Why differentiate leadership from management?

  • Because all organizations have two fundamentally different tasks:
    • to execute today's business as efficiently as possible
    • to devise new directions for future success - innovation.
  • This has become increasingly obvious as more and more emphasis is placed on innovation as a major source of competitive advantage.
  • It makes sense, therefore, to align the managerial function with executing today's business and leadership with generating new directions.
  • Clearly, management is a set of responsibilities because you have to be organized and systematic to deliver agreed outcomes and other people expect this of you.
  • Conversely, leadership is an episodic act like creativity that some people will exhibit some times and not other times - it is not a position of responsibility.
  • Getting clear about this distinction is important for strategic reasons - it helps us to focus our energies where we can gain the greatest potential payback. Executives who think they are leading when they are only managing are blocking the leadership of others and hence potentially limiting the innovation their organizations need to survive. They also run the risk of creating excessive dependency on themselves among others.

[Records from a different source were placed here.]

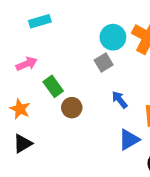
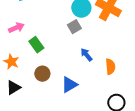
brown circle: (72, 108) -> (42, 74), moved
blue triangle: (129, 140) -> (69, 85), moved

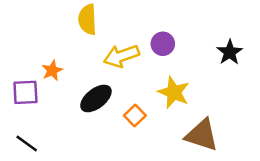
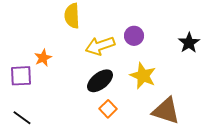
black ellipse: (96, 98) -> (100, 81), moved
orange square: (135, 116) -> (108, 109), moved

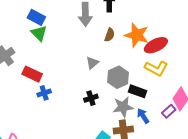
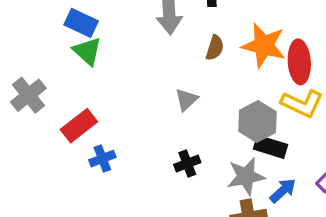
red ellipse: (156, 45) -> (299, 62), turned -65
red rectangle: (32, 74) -> (79, 126), turned -60
gray hexagon: (118, 77) -> (257, 121), moved
blue arrow: (143, 116) -> (283, 191), turned 84

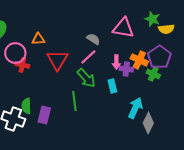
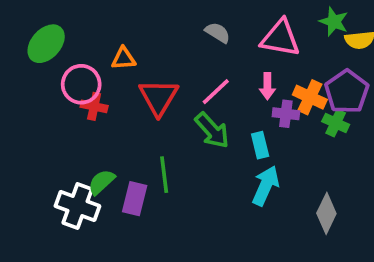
gray semicircle: (93, 39) -> (218, 33), moved
pink arrow: (116, 62) -> (267, 86), moved
green line: (74, 101) -> (164, 175), moved
green semicircle: (26, 106) -> (101, 182), turned 49
cyan arrow: (135, 108) -> (266, 186), moved

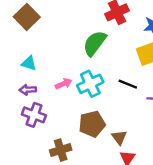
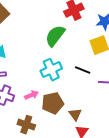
pink arrow: (64, 84) -> (32, 95), moved
brown cross: (61, 150) -> (26, 125), turned 36

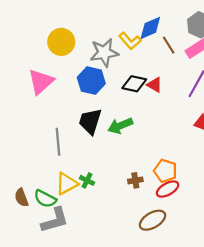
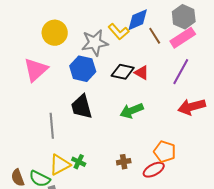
black trapezoid: (90, 121) -> (82, 107), turned -32
green arrow: (120, 126) -> (132, 111), moved
orange pentagon: (165, 171) -> (165, 152), moved

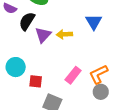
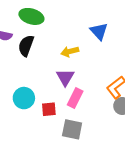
purple triangle: (43, 35) -> (65, 77), moved
pink rectangle: (73, 75) -> (75, 98), moved

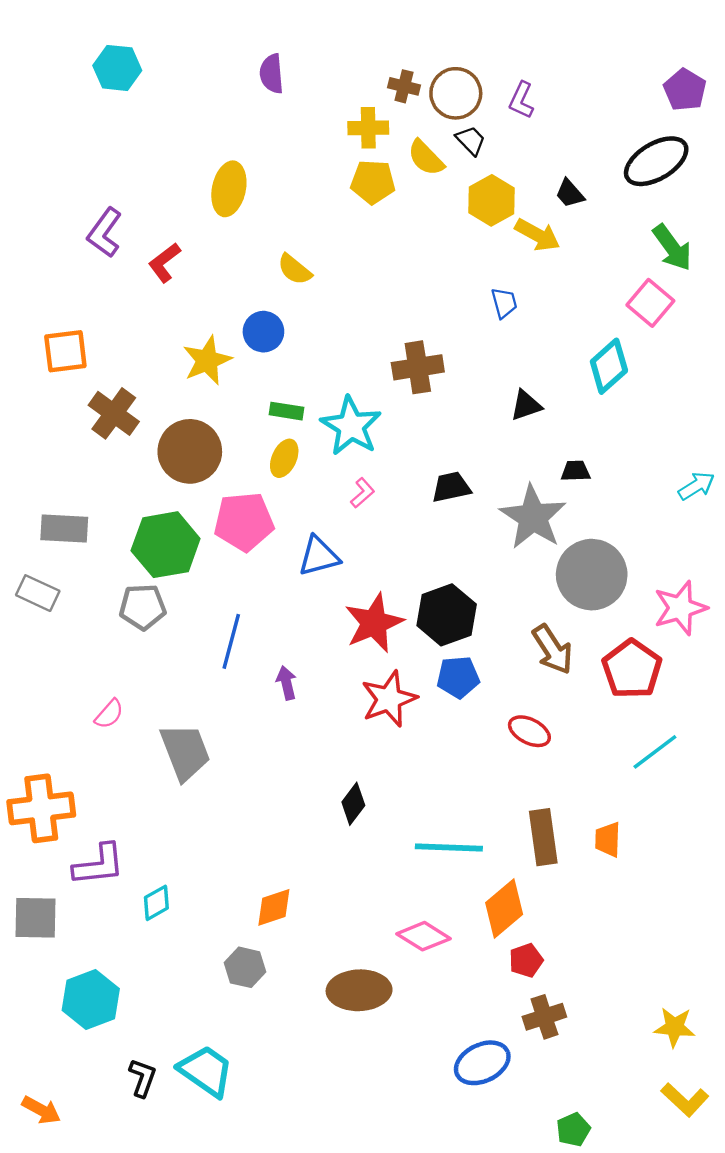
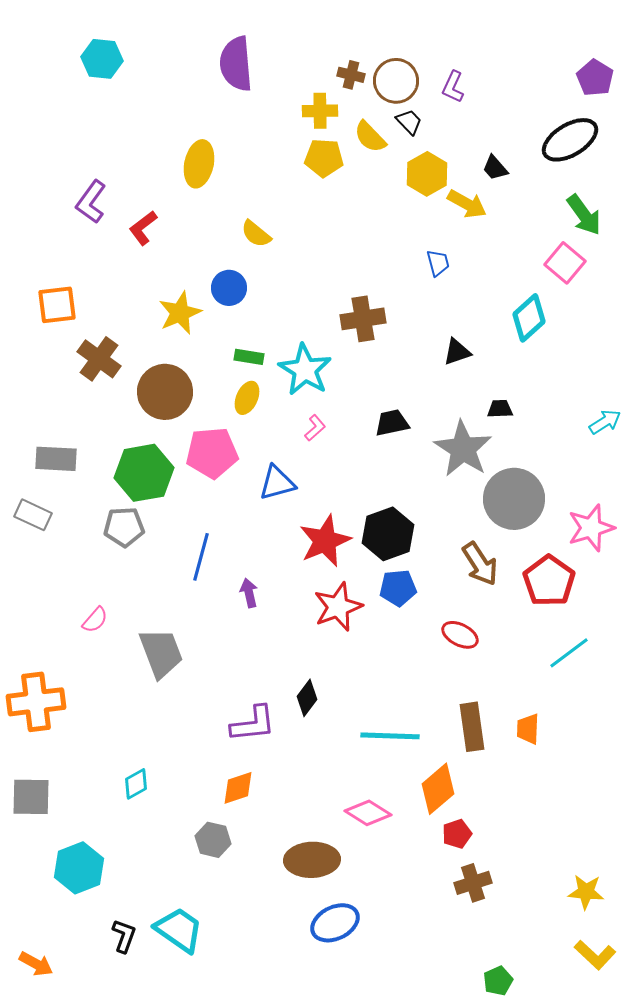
purple semicircle: (272, 74) -> (236, 64), size x1.6
purple L-shape: (99, 865) -> (253, 724), moved
blue ellipse: (482, 1063) -> (335, 923), moved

  • When leadership and management are clearly differentiated, you must identify areas for change and have the courage to champion them to show leadership. No longer can you call yourself a leader simply because you are an good manager.

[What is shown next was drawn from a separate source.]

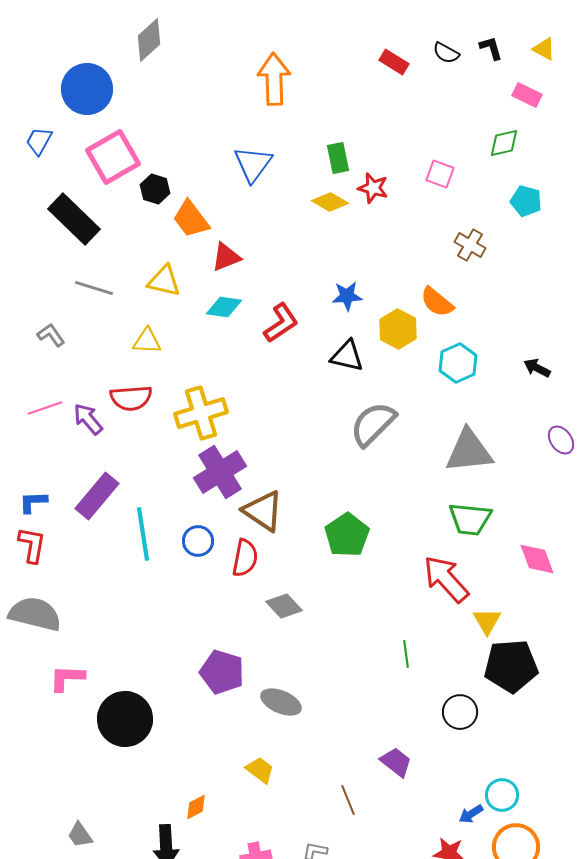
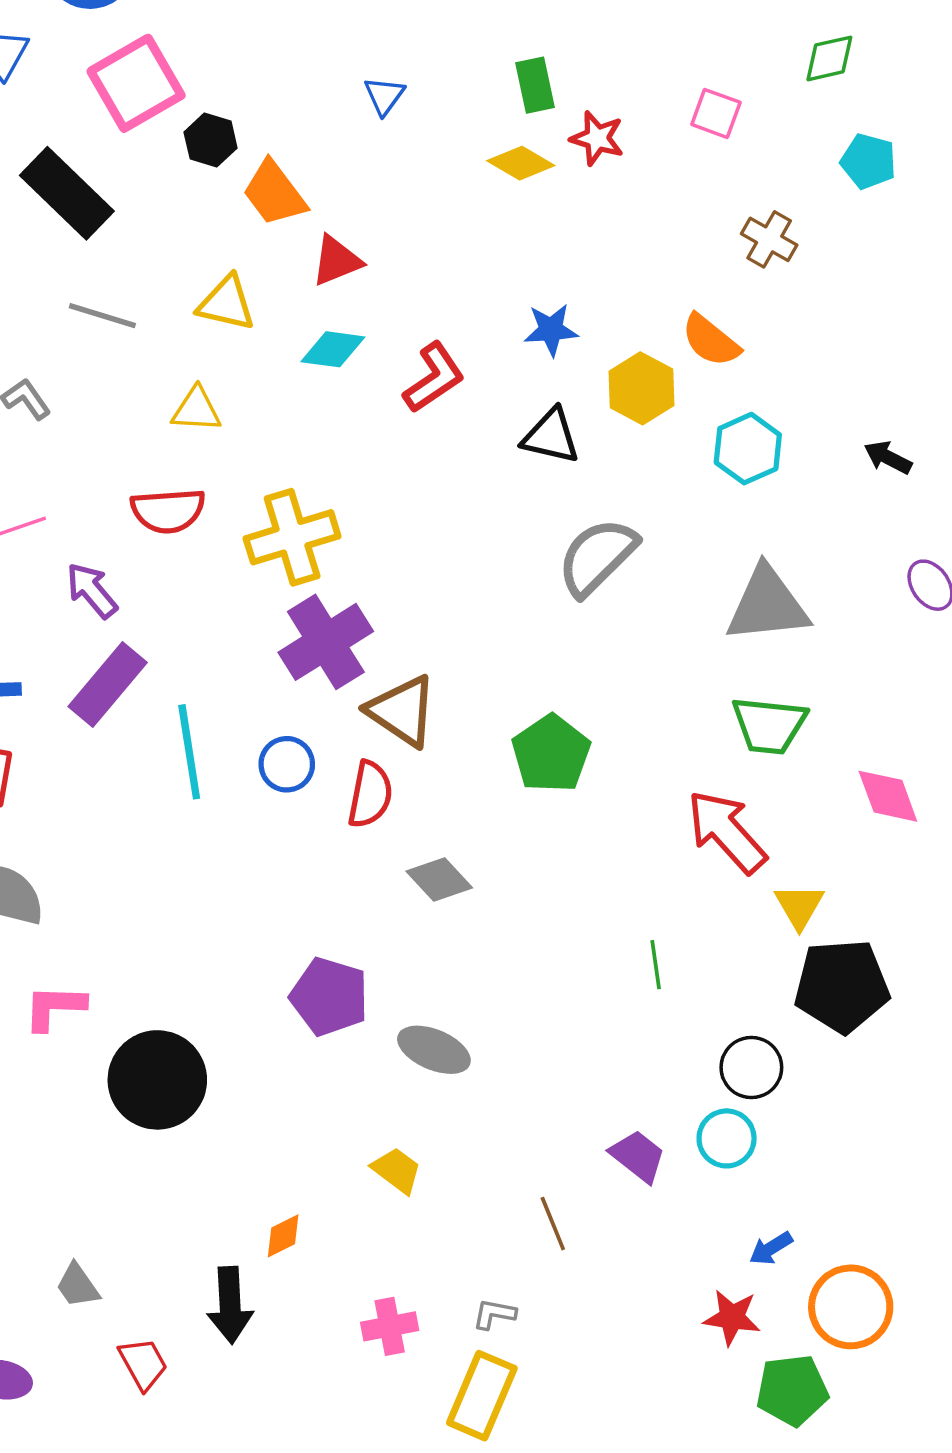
blue triangle: (253, 164) -> (384, 96), size x0.6
purple arrow: (88, 419) -> (92, 590), moved
cyan circle: (502, 795) -> (727, 1138), moved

  • At the same time, effective, profitable execution is just as important for busines success as generating the future. It is time to raise the profile of managers and stop the bandwagon which is compelling everyone to call themselves leaders, as if managers are somehow lower class citizens or nonfunctional elements.
  • Hence it is vital to differentiate between leadership and management - one serves the function of finding a new direction, the other the function of getting us there efficiently.
  • While one person can, in principle, perform both functions, only one person would normally be the manager of a group.
  • Conversely, leadership can be shown by all and it can shift from one person to another rapidly in any given context.